Le champ magnétique de la Terre ne modifie pas la propagation des ondes électromagnétiques. Les rayons X et EUV sont absorbés par les molécules de la haute atmosphère, notamment l’ozone. « Absorber » veut dire que l’énergie de ces rayonnements est transformée : les molécules et atomes frappés par ces rayonnements se mettent en mouvement plus rapide – ce qui implique que l’atmosphère est chauffée par les rayonnements. Certains atomes perdent des électrons sous l’impact du rayonnement : à partir de 80 km au-dessus du sol, on constate que l’atmosphère de la Terre est ionisée. Cette couche de l’atmosphère est appelée ionosphère. Elle est notamment utilisée pour réfléchir des ondes hertziennes, de longueurs d’onde dépassant quelques mètres, émises depuis le sol. Cela nous permet de communiquer, par ondes courtes, avec des correspondants lointains que nous ne pouvons atteindre directement du fait de la courbure de la surface terrestre. Le gros des rayonnements X et EUV du Soleil provient des régions actives et varie donc à différentes échelles temporelles : lentement au cours du cycle d’activité solaire d’environ 11 ans, plus rapidement à la suite de la rotation du Soleil en environ 27 jours, et encore plus rapidement, en quelques minutes, lors d’une éruption. Toute cette variabilité se retrouve donc dans la température, la densité et le degré d’ionisation de la haute atmosphère de la Terre.
Le chauffage de l’atmosphère entraîne son expansion. L’atmosphère monte donc et freine des satellites en orbite basse (quelques centaines de km, comme la station spatiale internationale). Une forte activité solaire oblige les opérateurs de satellites à corriger les orbites plus fréquemment qu’en période de faible activité. Les périodes de forte activité solaire sont une menace pour la survie des satellites, et on a, en 2001, fait chuter la station spatiale MIR avant une période de maximum d’activité, afin d’éviter sa chute incontrôlée au cours de ce maximum.

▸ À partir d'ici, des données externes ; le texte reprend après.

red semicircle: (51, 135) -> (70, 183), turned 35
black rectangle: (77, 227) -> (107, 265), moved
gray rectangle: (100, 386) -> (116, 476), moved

L’ionisation variable de l’atmosphère terrestre par le rayonnement UV modifie les conditions de propagation des ondes hertziennes et affecte les communications tout comme les mesures de position par les satellites GPS, dont le principe repose sur la propagation d’ondes hertziennes entre un système de satellites et les objets terrestres.

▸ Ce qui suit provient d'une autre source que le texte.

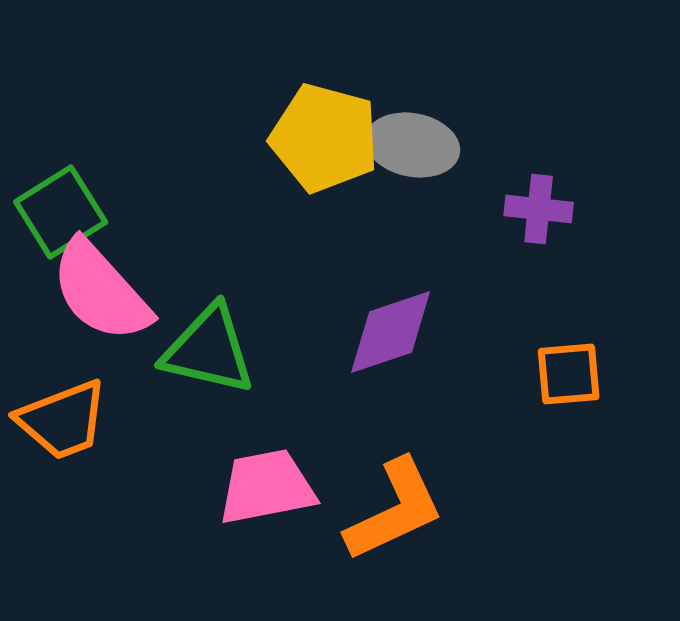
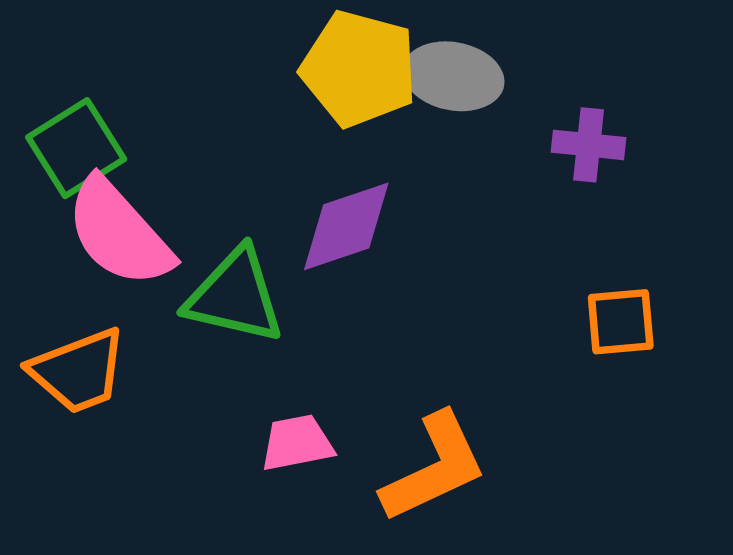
purple diamond: (391, 332) -> (346, 226), moved
pink trapezoid: (267, 487) -> (297, 443), size x0.7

Trois images du Soleil en UV extrême (SoHO/EIT, ESA/NASA) avant (gauche) et pendant une grosse éruption. La figure de droite montre d’innombrables points et traits blancs qui proviennent de l’impact de protons de haute énergie sur le détecteur. Ces protons font partie des particules chargées accélérées au cours de l’éruption et de l’éjection de masse associée.
Les protons solaires de quelques dizaines de MeV accélérés au cours d’une éruption et d’une éjection de masse sont bien visibles dans les images de différents instruments du satellite SoHO, comme de petits traits blancs qui aveuglent le télescope EIT (Fig. 3, panneau de droite).
S’ils arrivent à pénétrer dans les cornets polaires, ces protons augmentent l’ionisation dans l’atmosphère, entraînant la perturbation des communications des avions sur des vols transpolaires, majoritairement au voisinage du pôle nord. C’est un problème majeur qui a obligé des compagnies à dérouter certains vols en période de forte activité solaire.
Les particules, qu’il s’agisse des particules accélérées au Soleil ou de celles accélérées dans la magnétosphère, sont susceptibles de perturber l’électronique à bord de satellites. Certaines particules de haute énergie peuvent pénétrer dans les équipements et créer des incidents particuliers, allant de la perturbation des mémoires d’ordinateurs et de la génération de signaux parasites à la destruction physique de parties de l’électronique, notamment par des décharges violentes qui répondent au dépôt de charge électrique par les particules pénétrantes. Certains problèmes peuvent être corrigés par des algorithmes de contrôle. Mais de grands flux de particules restent un problème et suscitent un intérêt pour la prévision de ces phénomènes. Les agences lançant ou opérant des satellites évitent par exemple les manœuvres lors de forts flux de particules énergétiques solaires. L’impact des particules a d’autre part des effets cumulatifs qui entraînent la dégradation lente des équipements.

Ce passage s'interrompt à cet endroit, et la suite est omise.